» **Work item**
An exact copy is required of the lines running from the one that contains "horas después de" to the end of the material, both ends included, with pictures omitted.

» **Data records**
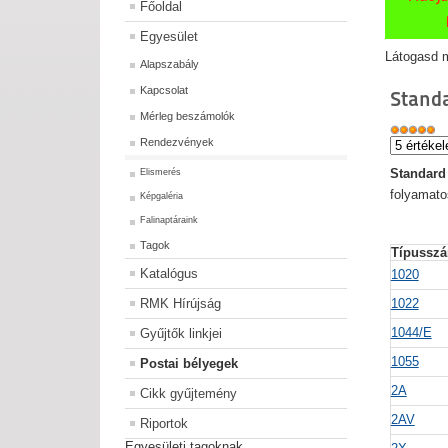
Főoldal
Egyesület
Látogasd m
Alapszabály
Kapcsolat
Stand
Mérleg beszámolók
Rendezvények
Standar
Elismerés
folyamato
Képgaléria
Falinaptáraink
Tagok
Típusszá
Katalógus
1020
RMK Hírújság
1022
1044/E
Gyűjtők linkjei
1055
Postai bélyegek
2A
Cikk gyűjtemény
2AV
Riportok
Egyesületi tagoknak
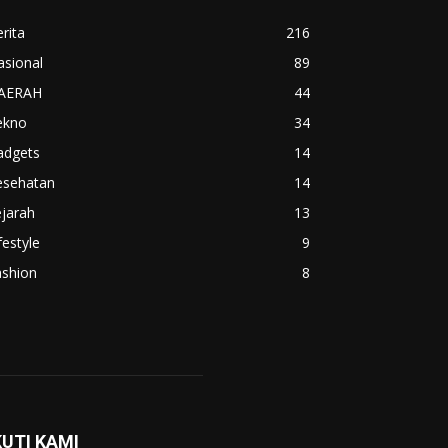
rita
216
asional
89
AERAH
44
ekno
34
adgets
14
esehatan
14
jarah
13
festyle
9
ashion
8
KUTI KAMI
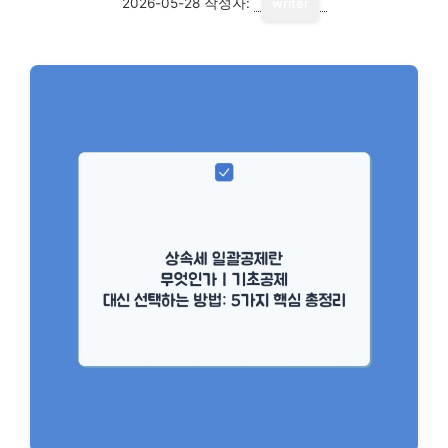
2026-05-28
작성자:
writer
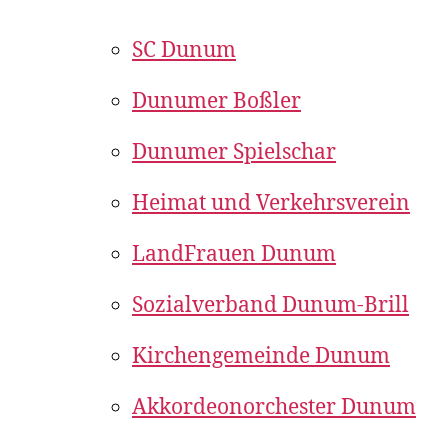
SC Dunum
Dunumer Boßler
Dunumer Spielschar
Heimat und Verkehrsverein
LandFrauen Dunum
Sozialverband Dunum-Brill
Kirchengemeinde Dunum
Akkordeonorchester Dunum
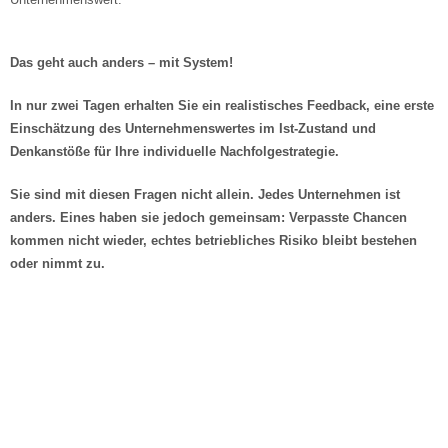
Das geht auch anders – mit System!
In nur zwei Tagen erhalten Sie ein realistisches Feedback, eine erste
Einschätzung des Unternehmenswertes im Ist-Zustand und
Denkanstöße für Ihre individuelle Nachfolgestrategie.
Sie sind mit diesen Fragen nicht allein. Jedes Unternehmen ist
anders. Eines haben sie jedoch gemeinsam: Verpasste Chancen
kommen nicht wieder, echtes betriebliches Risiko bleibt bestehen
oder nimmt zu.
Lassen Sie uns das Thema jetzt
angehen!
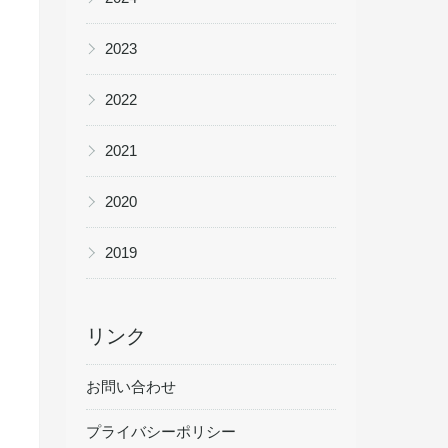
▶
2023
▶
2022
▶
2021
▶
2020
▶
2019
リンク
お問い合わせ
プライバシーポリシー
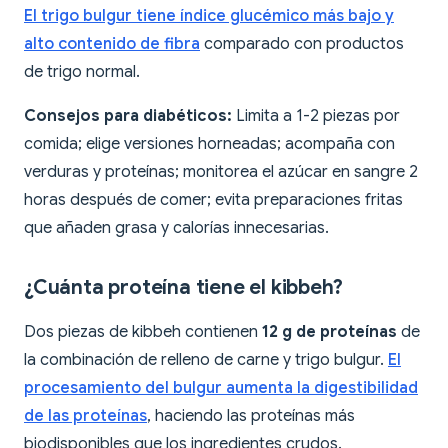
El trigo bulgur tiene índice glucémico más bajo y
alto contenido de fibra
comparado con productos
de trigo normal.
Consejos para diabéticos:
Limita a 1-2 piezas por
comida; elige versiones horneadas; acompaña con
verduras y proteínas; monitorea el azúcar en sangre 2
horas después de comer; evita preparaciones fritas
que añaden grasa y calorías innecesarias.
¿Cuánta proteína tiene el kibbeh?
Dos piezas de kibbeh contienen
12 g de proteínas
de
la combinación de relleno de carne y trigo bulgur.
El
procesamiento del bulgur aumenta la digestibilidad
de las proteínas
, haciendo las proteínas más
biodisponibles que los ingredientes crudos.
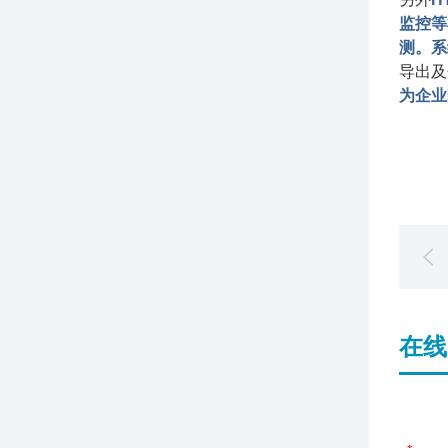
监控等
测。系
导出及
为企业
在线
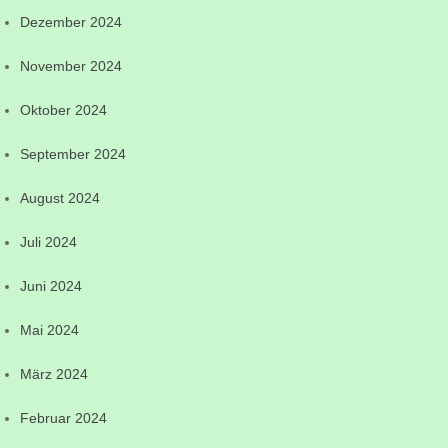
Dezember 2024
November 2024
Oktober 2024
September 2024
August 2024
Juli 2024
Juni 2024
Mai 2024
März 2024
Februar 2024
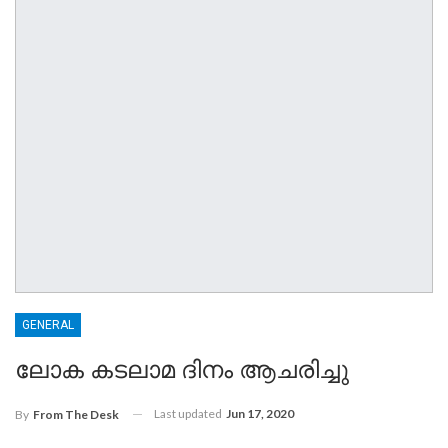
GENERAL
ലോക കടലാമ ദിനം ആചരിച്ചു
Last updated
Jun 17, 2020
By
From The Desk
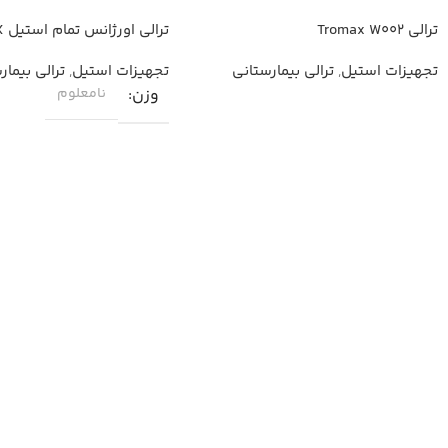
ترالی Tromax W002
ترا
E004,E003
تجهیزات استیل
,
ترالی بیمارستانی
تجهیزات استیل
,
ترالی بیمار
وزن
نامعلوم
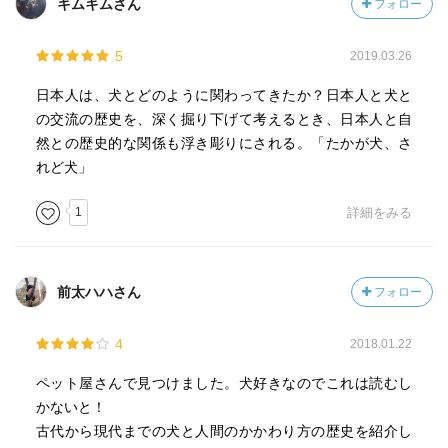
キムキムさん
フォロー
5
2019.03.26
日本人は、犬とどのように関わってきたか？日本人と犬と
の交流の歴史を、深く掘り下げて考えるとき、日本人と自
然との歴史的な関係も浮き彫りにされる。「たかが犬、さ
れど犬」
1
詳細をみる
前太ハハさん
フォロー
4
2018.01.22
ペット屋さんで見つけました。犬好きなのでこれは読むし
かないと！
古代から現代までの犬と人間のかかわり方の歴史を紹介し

» **Response to this task**
horas después de comer; evita preparaciones fritas
que añaden grasa y calorías innecesarias.
¿Cuánta proteína tiene el kibbeh?
Dos piezas de kibbeh contienen
12 g de proteínas
de
la combinación de relleno de carne y trigo bulgur.
El
procesamiento del bulgur aumenta la digestibilidad
de las proteínas
, haciendo las proteínas más
biodisponibles que los ingredientes crudos.
监控等
测。系
导出及
为企业
在线
Dezember 2024
November 2024
Oktober 2024
September 2024
August 2024
Juli 2024
Juni 2024
Mai 2024
März 2024
Februar 2024
GENERAL
ലോക കടലാമ ദിനം ആചരിച്ചു
Last updated
Jun 17, 2020
By
From The Desk
ترالی Tromax W002
ترا
E004,E003
تجهیزات استیل
,
ترالی بیمارستانی
تجهیزات استیل
,
ترالی بیمار
وزن
نامعلوم
キムキムさん
フォロー
5
2019.03.26
日本人は、犬とどのように関わってきたか？日本人と犬と
の交流の歴史を、深く掘り下げて考えるとき、日本人と自
然との歴史的な関係も浮き彫りにされる。「たかが犬、さ
れど犬」
1
詳細をみる
前太ハハさん
フォロー
4
2018.01.22
ペット屋さんで見つけました。犬好きなのでこれは読むし
かないと！
古代から現代までの犬と人間のかかわり方の歴史を紹介し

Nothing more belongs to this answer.